Problem » In the records below, the line containing "Les activités (450, 66)" is the first to keep. Retype it and all later lines exactly, through the end.

[Dataset items]

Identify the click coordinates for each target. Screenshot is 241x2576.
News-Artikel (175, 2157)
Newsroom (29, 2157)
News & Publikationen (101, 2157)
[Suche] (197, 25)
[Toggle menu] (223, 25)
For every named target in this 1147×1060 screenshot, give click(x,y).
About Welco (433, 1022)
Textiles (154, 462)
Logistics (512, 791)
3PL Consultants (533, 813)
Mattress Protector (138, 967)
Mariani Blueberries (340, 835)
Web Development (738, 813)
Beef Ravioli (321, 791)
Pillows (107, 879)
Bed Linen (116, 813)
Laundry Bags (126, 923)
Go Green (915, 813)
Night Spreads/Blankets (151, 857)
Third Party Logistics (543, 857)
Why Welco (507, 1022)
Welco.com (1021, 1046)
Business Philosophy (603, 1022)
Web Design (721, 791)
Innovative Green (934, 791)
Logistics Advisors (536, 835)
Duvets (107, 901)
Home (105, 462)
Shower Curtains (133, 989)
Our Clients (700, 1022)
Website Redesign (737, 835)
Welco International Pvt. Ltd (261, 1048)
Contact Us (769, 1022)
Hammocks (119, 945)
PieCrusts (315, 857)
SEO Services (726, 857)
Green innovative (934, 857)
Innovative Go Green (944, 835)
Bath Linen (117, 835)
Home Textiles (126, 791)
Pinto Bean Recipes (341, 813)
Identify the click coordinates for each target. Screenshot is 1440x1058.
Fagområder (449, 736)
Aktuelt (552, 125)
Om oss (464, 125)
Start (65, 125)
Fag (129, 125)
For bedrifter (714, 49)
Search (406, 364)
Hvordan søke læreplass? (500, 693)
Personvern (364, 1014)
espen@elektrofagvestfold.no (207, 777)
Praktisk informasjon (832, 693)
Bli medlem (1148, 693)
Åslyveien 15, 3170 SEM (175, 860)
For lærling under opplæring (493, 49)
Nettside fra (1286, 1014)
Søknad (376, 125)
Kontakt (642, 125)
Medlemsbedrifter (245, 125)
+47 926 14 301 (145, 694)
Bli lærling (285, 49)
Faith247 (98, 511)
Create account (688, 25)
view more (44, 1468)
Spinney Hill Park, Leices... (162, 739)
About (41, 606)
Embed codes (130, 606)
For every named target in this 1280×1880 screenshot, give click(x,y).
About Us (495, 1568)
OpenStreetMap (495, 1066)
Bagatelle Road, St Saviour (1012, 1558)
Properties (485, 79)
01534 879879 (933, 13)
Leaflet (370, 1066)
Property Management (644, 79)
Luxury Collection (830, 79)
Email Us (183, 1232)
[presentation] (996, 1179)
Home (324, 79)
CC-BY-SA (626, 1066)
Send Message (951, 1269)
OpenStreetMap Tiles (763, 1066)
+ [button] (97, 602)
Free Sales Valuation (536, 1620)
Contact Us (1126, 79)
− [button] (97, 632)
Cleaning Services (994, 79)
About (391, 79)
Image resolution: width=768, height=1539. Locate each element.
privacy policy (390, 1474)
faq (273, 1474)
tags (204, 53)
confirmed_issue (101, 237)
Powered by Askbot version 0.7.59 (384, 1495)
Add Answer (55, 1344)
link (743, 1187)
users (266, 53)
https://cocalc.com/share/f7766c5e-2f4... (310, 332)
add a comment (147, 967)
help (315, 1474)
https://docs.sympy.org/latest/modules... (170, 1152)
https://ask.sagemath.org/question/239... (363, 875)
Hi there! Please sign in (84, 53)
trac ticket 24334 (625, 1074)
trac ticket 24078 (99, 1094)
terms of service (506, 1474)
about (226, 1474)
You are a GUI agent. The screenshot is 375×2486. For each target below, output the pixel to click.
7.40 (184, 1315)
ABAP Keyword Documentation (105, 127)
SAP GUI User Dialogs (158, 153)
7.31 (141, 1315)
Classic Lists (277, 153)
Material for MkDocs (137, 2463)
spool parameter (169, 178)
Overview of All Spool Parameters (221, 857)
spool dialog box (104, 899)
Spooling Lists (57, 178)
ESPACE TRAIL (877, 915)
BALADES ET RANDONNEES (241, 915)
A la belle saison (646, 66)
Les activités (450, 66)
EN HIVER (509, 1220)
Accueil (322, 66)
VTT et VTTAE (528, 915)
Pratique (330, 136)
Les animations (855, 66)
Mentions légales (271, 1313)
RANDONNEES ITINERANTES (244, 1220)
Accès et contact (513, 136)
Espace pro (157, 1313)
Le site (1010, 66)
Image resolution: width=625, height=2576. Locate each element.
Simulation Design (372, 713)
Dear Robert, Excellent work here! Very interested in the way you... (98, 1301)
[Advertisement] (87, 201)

Answer below »
Les activités (450, 66)
EN HIVER (509, 1220)
Accueil (322, 66)
VTT et VTTAE (528, 915)
Pratique (330, 136)
Les animations (855, 66)
Mentions légales (271, 1313)
RANDONNEES ITINERANTES (244, 1220)
Accès et contact (513, 136)
Espace pro (157, 1313)
Le site (1010, 66)
Image resolution: width=625, height=2576. Locate each element.
Simulation Design (372, 713)
Dear Robert, Excellent work here! Very interested in the way you... (98, 1301)
[Advertisement] (87, 201)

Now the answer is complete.